In un’estate turistica che secondo i più accreditati previsori sarà probabilmente archiviata come la migliore degli ultimi dodici anni per numero di persone movimentate, un dato non meno degno di riflessione si è palesato sulle pagine di qualche quotidiano nazionale. Pare che in questi caldi mesi estivi un bambino su quattro non vada in vacanza, e non possa neppure permettersi un tuffo al parco acquatico o una settimana di giochi al centro estivo. Neppure in quelli dove sette giorni con pranzo al sacco rigorosamente portato da casa costa in tutto dieci euro.  

Ma perché il settore dovrebbe preoccuparsene visto che lo sfortunato target non rimpinguerà le fila dei vacanzieri e neppure le casse del comparto? Anni fa, quando il corpo docenti nazionale era in rivolta contro i viaggi d’istruzione - inappropriatamente declassati al rango di “gite” e pertanto reputati superflui o in ogni caso di trascurabile importanza - un dirigente scolastico mi disse che una ragione per battersi in favore del turismo scolastico ci sarebbe e che ogni insegnante dovrebbe averla ben chiara.

Grazie a quei viaggi – spiegò – buona parte dei ragazzi delle scuole di periferia (e non solo) ha l’occasione – in molti casi l’unica possibile – di mettere il naso fuori dal proprio quartiere, per esplorare non solo il proprio Paese o quelli altrui, ma spesso semplicemente per scoprire il centro storico del proprio capoluogo”.  

La ragione per cui il mondo del turismo dovrebbe considerare la questione sta proprio qui. Non occorre infatti un acume strategico fuori dal comune per comprendere che per creare adulti desiderosi di viaggiare sia fondamentale educare al piacere del viaggio. Un’impresa sempre più complessa in un contesto sociale affannato a reperire le risorse minime per sopravvivere. E, pertanto, non più meramente delegabile alle famiglie o, per ricaduta, alle scuole.
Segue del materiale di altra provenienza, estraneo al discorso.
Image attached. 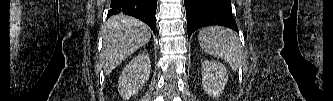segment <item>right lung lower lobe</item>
Masks as SVG:
<instances>
[{"mask_svg": "<svg viewBox=\"0 0 333 101\" xmlns=\"http://www.w3.org/2000/svg\"><path fill=\"white\" fill-rule=\"evenodd\" d=\"M157 0H111L108 16L126 14L145 22L155 33Z\"/></svg>", "mask_w": 333, "mask_h": 101, "instance_id": "obj_1", "label": "right lung lower lobe"}]
</instances>
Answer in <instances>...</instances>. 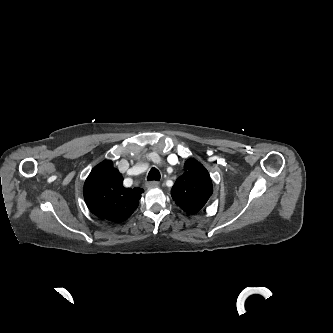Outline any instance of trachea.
<instances>
[{
    "mask_svg": "<svg viewBox=\"0 0 333 333\" xmlns=\"http://www.w3.org/2000/svg\"><path fill=\"white\" fill-rule=\"evenodd\" d=\"M160 180V173L156 168H151L148 173L147 181H158Z\"/></svg>",
    "mask_w": 333,
    "mask_h": 333,
    "instance_id": "obj_1",
    "label": "trachea"
}]
</instances>
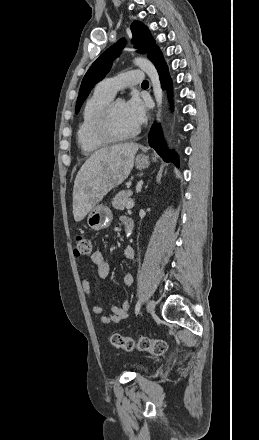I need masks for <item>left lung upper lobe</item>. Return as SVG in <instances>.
Returning <instances> with one entry per match:
<instances>
[{
	"label": "left lung upper lobe",
	"mask_w": 259,
	"mask_h": 440,
	"mask_svg": "<svg viewBox=\"0 0 259 440\" xmlns=\"http://www.w3.org/2000/svg\"><path fill=\"white\" fill-rule=\"evenodd\" d=\"M133 35L132 43L141 52H148L150 58L153 52L158 48L152 38L149 29L140 21H134L131 25ZM124 39L120 40L110 48H108L89 68L85 74L76 103L75 112L78 113L81 105L89 95L91 89L101 81L109 72L113 60L118 56V52L124 47Z\"/></svg>",
	"instance_id": "5c2ea615"
}]
</instances>
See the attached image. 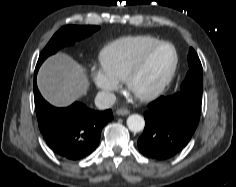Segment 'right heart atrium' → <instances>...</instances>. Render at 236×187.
Listing matches in <instances>:
<instances>
[{"mask_svg":"<svg viewBox=\"0 0 236 187\" xmlns=\"http://www.w3.org/2000/svg\"><path fill=\"white\" fill-rule=\"evenodd\" d=\"M90 75L94 84L102 91L103 95L109 100L113 99L115 92L120 87L119 80L100 66H92L90 68Z\"/></svg>","mask_w":236,"mask_h":187,"instance_id":"1","label":"right heart atrium"}]
</instances>
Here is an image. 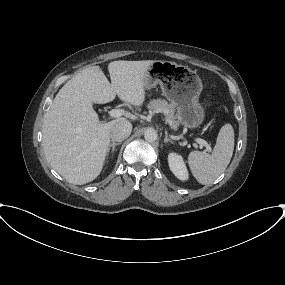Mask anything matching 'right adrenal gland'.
Wrapping results in <instances>:
<instances>
[{
	"label": "right adrenal gland",
	"mask_w": 285,
	"mask_h": 285,
	"mask_svg": "<svg viewBox=\"0 0 285 285\" xmlns=\"http://www.w3.org/2000/svg\"><path fill=\"white\" fill-rule=\"evenodd\" d=\"M122 142H113L111 144H109L108 149H107V155H109L110 149H112V153H114L115 151V147L117 145H121Z\"/></svg>",
	"instance_id": "1"
}]
</instances>
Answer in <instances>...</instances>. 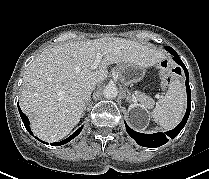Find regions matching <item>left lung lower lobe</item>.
Listing matches in <instances>:
<instances>
[{
  "mask_svg": "<svg viewBox=\"0 0 209 179\" xmlns=\"http://www.w3.org/2000/svg\"><path fill=\"white\" fill-rule=\"evenodd\" d=\"M166 49L174 56L173 59L176 61L177 64H179L183 68L185 72V75L187 78L186 79L187 110L181 123L173 130L167 131L165 133H154V134L139 133V132L132 130L125 122L127 133L137 142V144L144 146V147H149V148L162 146L165 143H167L170 138L171 139L175 138L180 133L182 128L185 126L188 120L189 114H190V110H191V90L189 86L188 70L185 67L184 63L179 58L178 54L171 47L166 46Z\"/></svg>",
  "mask_w": 209,
  "mask_h": 179,
  "instance_id": "0a47b994",
  "label": "left lung lower lobe"
}]
</instances>
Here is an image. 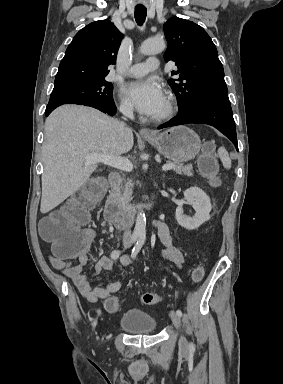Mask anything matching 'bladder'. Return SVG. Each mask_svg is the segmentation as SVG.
<instances>
[{"mask_svg": "<svg viewBox=\"0 0 283 384\" xmlns=\"http://www.w3.org/2000/svg\"><path fill=\"white\" fill-rule=\"evenodd\" d=\"M158 326L159 323L152 313L137 307L125 309L118 322V327L132 336L152 335Z\"/></svg>", "mask_w": 283, "mask_h": 384, "instance_id": "1", "label": "bladder"}]
</instances>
Potrebbe a questo punto valere la pena di valutare se e cosa il comparto potrebbe fare per correggere il trend. Aprire per un giorno la piscina di un villaggio turistico anche ai piccoli ospiti che non potrebbero altrimenti fruirne? Mettere a disposizione gratuitamente un autopullman per un’escursione in centro, in un museo, in campagna oppure al mare? Bello, nobile, ma costoso, potrebbe giustamente replicare qualcuno. Verissimo, anche se nel settantesimo anniversario del varo del Piano Marshall sarebbe bello concedersi il sogno di poter guardare oltre il perimetro della cassa aziendale e puntare gli occhi sul futuro vero, quello con la F maiuscola.

Appellandosi a un paio dei principi che a suo tempo ispirarono il Segretario di Stato poi Premio Nobel per la pace: garantire ai meno fortunati una migliore educazione e mostrarsi più disposti alla cooperazione.
All’epoca lo si fece (anche) per restituire ossigeno all’Europa. In questo caso lo si farebbe per accrescere il numero di cittadini tesi alla ricerca del bello, alla riscoperta delle proprie origini, al piacere della condivisione con l’altro. Con un pizzico di cinismo ‘marketing oriented’, potremmo aggiungere che l’operazione sarebbe utilissima per assicurarsi un bacino di clientela più nutrito per il domani. E creare un’indispensabile riserva di ossigeno per il futuro del settore.